Spinal Cord Compression Due to Intradural Extramedullary Hematopoiesis in a Young Adult with Cooley’s Anemia

Authors

  • Taufik Mesiano Department of Neurology Cipto Mangunkusumo National Hospital, Faculty of Medicine Universitas Indonesia Jakarta
  • Al Rasyid Department of Neurology Cipto Mangunkusumo National Hospital, Faculty of Medicine Universitas Indonesia Jakarta
  • Mohammad Kurniawan Department of Neurology Cipto Mangunkusumo National Hospital, Faculty of Medicine Universitas Indonesia Jakarta
  • Rakhmad Hidayat Department of Neurology Cipto Mangunkusumo National Hospital, Faculty of Medicine Universitas Indonesia Jakarta
  • David Pangeran Department of Neurology Cipto Mangunkusumo National Hospital, Faculty of Medicine Universitas Indonesia Jakarta
  • Anna Mira Lubis Department of Internal Medicine Cipto Mangunkusumo National Hospital, Faculty of Medicine Universitas Indonesia Jakarta
  • Mohamad Saekhu Department of Neurosurgery Cipto Mangunkusumo National Hospital, Faculty of Medicine Universitas Indonesia Jakarta
  • Kevin Gunawan Department of Neurosurgery Cipto Mangunkusumo National Hospital, Faculty of Medicine Universitas Indonesia Jakarta
  • Stefanie Karina Putri Department of Neurology Cipto Mangunkusumo National Hospital, Faculty of Medicine Universitas Indonesia Jakarta
  • Arizari Haj Rahmana Department of Neurology Cipto Mangunkusumo National Hospital, Faculty of Medicine Universitas Indonesia Jakarta
  • Salim Harris Department of Neurology Cipto Mangunkusumo National Hospital, Faculty of Medicine Universitas Indonesia Jakarta

DOI:

https://doi.org/10.69868/ani.v1i01.4

Keywords:

spinal cord compression, hematopoiesis, thalassemia beta major

Abstract

Cooley's anemia, also known as beta thalassemia major, is an inherited multisystemic disorder characterized by skeletal and non-skeletal complications resulting from hemoglobinopathies.

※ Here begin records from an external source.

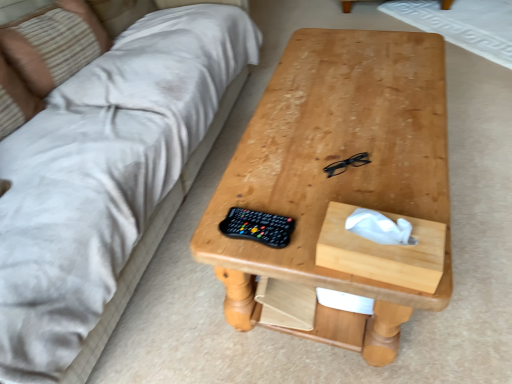 The width and height of the screenshot is (512, 384). In order to click on vacant area on top of natural wood table at center (from a real-world perspective) in this screenshot , I will do `click(349, 114)`. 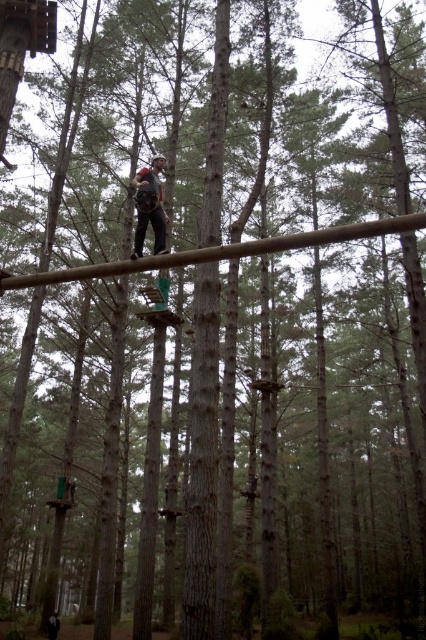 Question: Considering the relative positions of matte gray helmet at center and dark brown leather jacket at lower left in the image provided, where is matte gray helmet at center located with respect to dark brown leather jacket at lower left?

Choices:
 (A) left
 (B) right

Answer: (B)

Question: Is matte gray helmet at center bigger than dark brown leather jacket at lower left?

Choices:
 (A) no
 (B) yes

Answer: (B)

Question: Which point is farther to the camera?

Choices:
 (A) (48, 620)
 (B) (152, 188)

Answer: (A)

Question: Which object is farther from the camera taking this photo?

Choices:
 (A) dark brown leather jacket at lower left
 (B) matte gray helmet at center

Answer: (A)

Question: Does matte gray helmet at center appear on the left side of dark brown leather jacket at lower left?

Choices:
 (A) no
 (B) yes

Answer: (A) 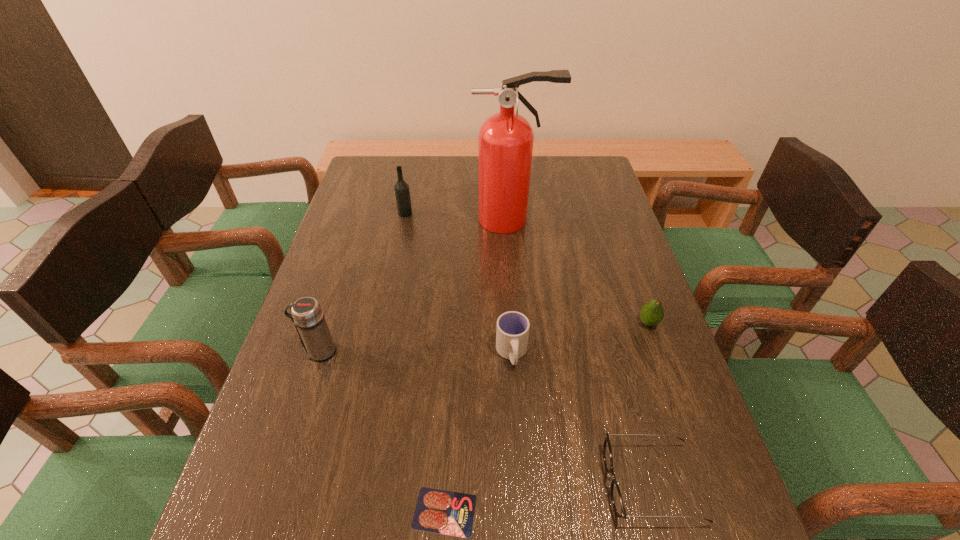 Where is `free space located 0.330m on the front of the third farthest object`? This screenshot has height=540, width=960. free space located 0.330m on the front of the third farthest object is located at coordinates (700, 467).

In order to click on vacant area situated through the lenses of the second shortest object in this screenshot , I will do point(520,483).

At what (x,y) coordinates should I click in order to perform the action: click on free region located through the lenses of the second shortest object. Please return your answer as a coordinate pair (x, y). The height and width of the screenshot is (540, 960). Looking at the image, I should click on (553, 483).

This screenshot has height=540, width=960. In order to click on vacant point located through the lenses of the second shortest object in this screenshot , I will do `click(440, 483)`.

This screenshot has width=960, height=540. I want to click on vacant area situated on the back of the salami, so (453, 347).

Identify the location of object that is at the left edge. (307, 315).

Where is `avocado that is at the right edge`? avocado that is at the right edge is located at coordinates (652, 313).

Identify the location of spectacles present at the right edge. (616, 497).

This screenshot has width=960, height=540. Find the location of `vacant region at the far edge`. vacant region at the far edge is located at coordinates (472, 167).

Identify the location of vacant space at the left edge of the desktop. This screenshot has width=960, height=540. (326, 464). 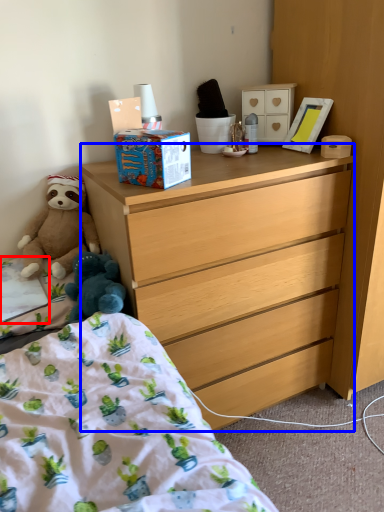 Question: Which point is closer to the camera, sheet (highlighted by a red box) or desk (highlighted by a blue box)?

Choices:
 (A) sheet
 (B) desk

Answer: (B)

Extramedullary Hematopoiesis (EMH) is a complication of thalassemia major due to insufficient erythropoiesis expansion. The incidence rate of paraspinal EMH in beta-thalassemia is rare but tends to be on the rise. We present a case of spinal cord compression due to intradural EMH in a 21-year-old man with Beta Thalassemia major, who exhibited acute lower motor, sensory, and autonomic disorder, along with severe anemia, and electrolyte imbalance. Patients were treated with corticosteroids, blood transfusions, electrolyte correction and pain medications. Several days later, the patient experienced clinical improvement in reduced pain and motor improvement. The patient was planned to undergo elective surgery and radiotherapy after reaching the stabilized condition. Management options of spinal cord compression due to EMH include corticosteroids, adequate blood transfusion, hydroxyurea, radiotherapy, surgical decompression, exchange transfusion, or a combination of these approaches. The choice of therapy should be based on the patient's clinical condition, diagnostic evaluations, and the size of the mass exerting pressure on the spinal cord. The optimal management of EMH remains uncertain. We need further research to establish effective treatment strategies of spinal cord compression due to EMH in Cooley’s Anemia.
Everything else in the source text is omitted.